### What you need to do
Strip out the pictures and output each remaining line of the data word for word.

(Dataset entries)
=== Begin Enclosure ===

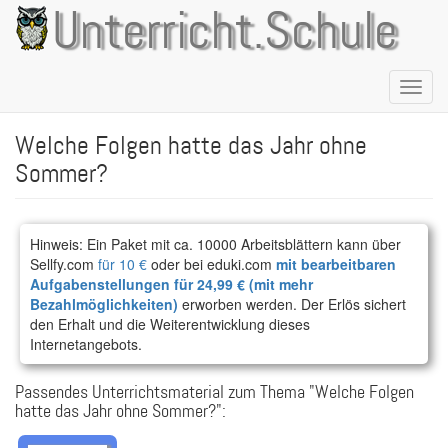
Direkt
Unterricht.Schule
zum
Inhalt
Naviga
aktivie
Welche Folgen hatte das Jahr ohne
Sommer?
Hinweis: Ein Paket mit ca. 10000 Arbeitsblättern kann über
Sellfy.com
für 10 €
oder bei eduki.com
mit bearbeitbaren
Aufgabenstellungen für 24,99 € (mit mehr
Bezahlmöglichkeiten)
erworben werden. Der Erlös sichert
den Erhalt und die Weiterentwicklung dieses
Internetangebots.
Passendes Unterrichtsmaterial zum Thema "Welche Folgen
hatte das Jahr ohne Sommer?":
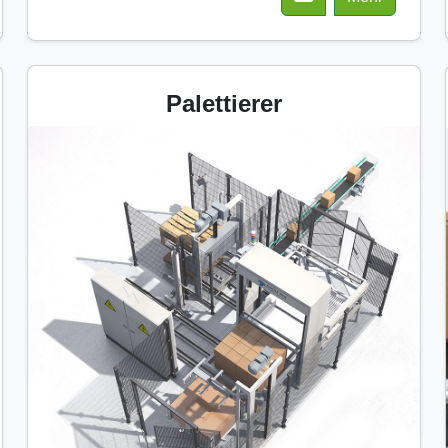
Palettierer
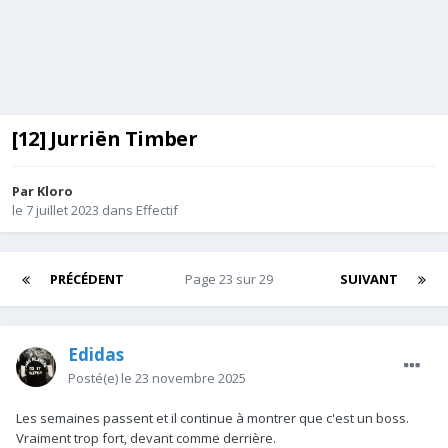
[12] Jurriën Timber
Par
Kloro
le 7 juillet 2023
dans
Effectif
PRÉCÉDENT
Page 23 sur 29
SUIVANT
Edidas
Posté(e)
le 23 novembre 2025
Les semaines passent et il continue à montrer que c'est un boss.
Vraiment trop fort, devant comme derrière.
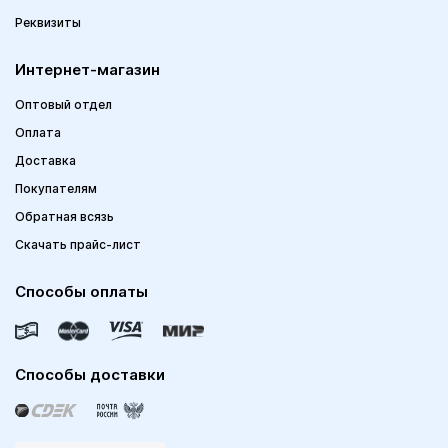
Реквизиты
Интернет-магазин
Оптовый отдел
Оплата
Доставка
Покупателям
Обратная всязь
Скачать прайс-лист
Способы оплаты
Способы доставки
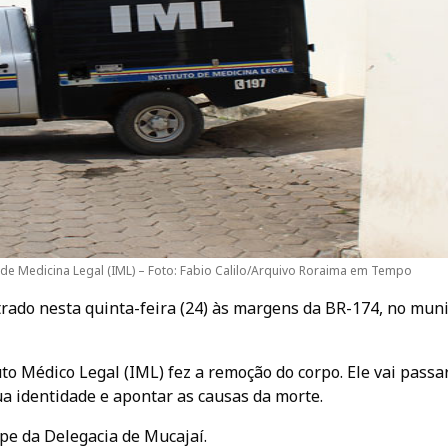
o de Medicina Legal (IML) – Foto: Fabio Calilo/Arquivo Roraima em Tempo
trado nesta quinta-feira (24) às margens da BR-174, no muni
tuto Médico Legal (IML) fez a remoção do corpo. Ele vai passa
ua identidade e apontar as causas da morte.
ipe da Delegacia de Mucajaí.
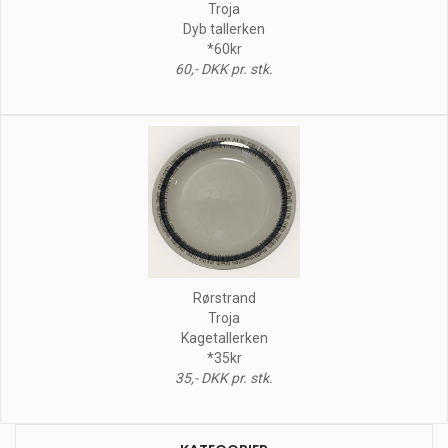
Troja
Dyb tallerken
*60kr
60,- DKK pr. stk.
Rørstrand
Troja
Kagetallerken
*35kr
35,- DKK pr. stk.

=== End Enclosure ===

### Task solution
Direkt
Unterricht.Schule
zum
Inhalt
Naviga
aktivie
Welche Folgen hatte das Jahr ohne
Sommer?
Hinweis: Ein Paket mit ca. 10000 Arbeitsblättern kann über
Sellfy.com
für 10 €
oder bei eduki.com
mit bearbeitbaren
Aufgabenstellungen für 24,99 € (mit mehr
Bezahlmöglichkeiten)
erworben werden. Der Erlös sichert
den Erhalt und die Weiterentwicklung dieses
Internetangebots.
Passendes Unterrichtsmaterial zum Thema "Welche Folgen
hatte das Jahr ohne Sommer?":
Palettierer
[12] Jurriën Timber
Par
Kloro
le 7 juillet 2023
dans
Effectif
PRÉCÉDENT
Page 23 sur 29
SUIVANT
Edidas
Posté(e)
le 23 novembre 2025
Les semaines passent et il continue à montrer que c'est un boss.
Vraiment trop fort, devant comme derrière.
Реквизиты
Интернет-магазин
Оптовый отдел
Оплата
Доставка
Покупателям
Обратная всязь
Скачать прайс-лист
Способы оплаты
Способы доставки
o de Medicina Legal (IML) – Foto: Fabio Calilo/Arquivo Roraima em Tempo
trado nesta quinta-feira (24) às margens da BR-174, no muni
tuto Médico Legal (IML) fez a remoção do corpo. Ele vai passa
ua identidade e apontar as causas da morte.
ipe da Delegacia de Mucajaí.
Troja
Dyb tallerken
*60kr
60,- DKK pr. stk.
Rørstrand
Troja
Kagetallerken
*35kr
35,- DKK pr. stk.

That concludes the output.